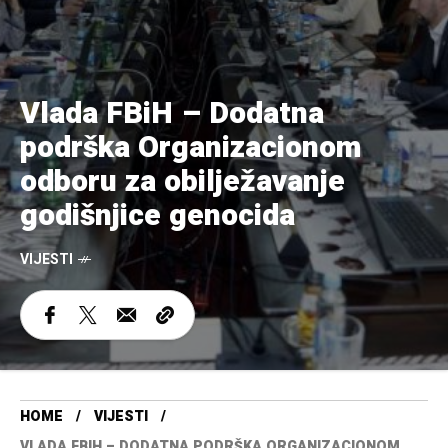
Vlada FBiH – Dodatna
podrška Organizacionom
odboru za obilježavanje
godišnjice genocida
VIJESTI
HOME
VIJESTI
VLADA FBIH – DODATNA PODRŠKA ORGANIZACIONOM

************

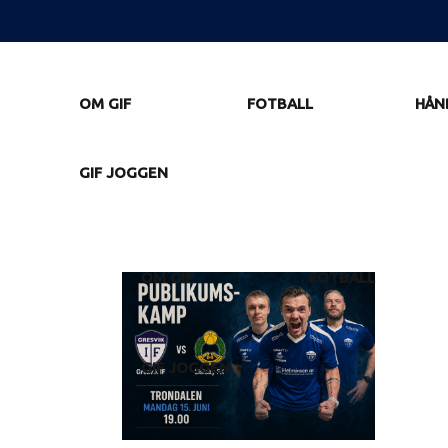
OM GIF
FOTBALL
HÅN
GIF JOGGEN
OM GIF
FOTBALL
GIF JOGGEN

************

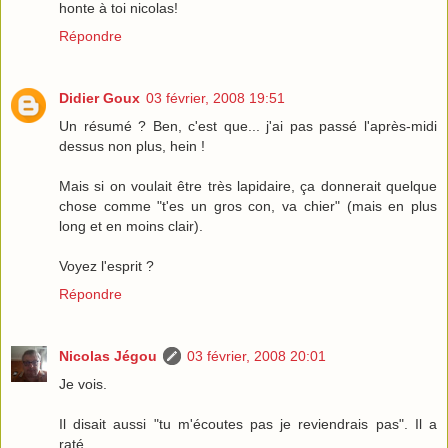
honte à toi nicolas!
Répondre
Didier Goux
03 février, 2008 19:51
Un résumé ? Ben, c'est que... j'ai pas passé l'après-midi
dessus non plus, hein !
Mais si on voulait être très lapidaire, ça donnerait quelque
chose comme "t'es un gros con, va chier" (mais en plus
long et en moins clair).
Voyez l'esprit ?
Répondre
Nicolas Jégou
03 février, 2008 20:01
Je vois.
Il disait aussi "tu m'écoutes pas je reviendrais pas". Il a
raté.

************

Copy verbatim, from the listing above, each line from the one containing "odboru za obilježavanje" down to the one containing "VLADA FBIH – DODATNA PODRŠKA ORGANIZACIONOM", inclusive.

odboru za obilježavanje
godišnjice genocida
VIJESTI
HOME
VIJESTI
VLADA FBIH – DODATNA PODRŠKA ORGANIZACIONOM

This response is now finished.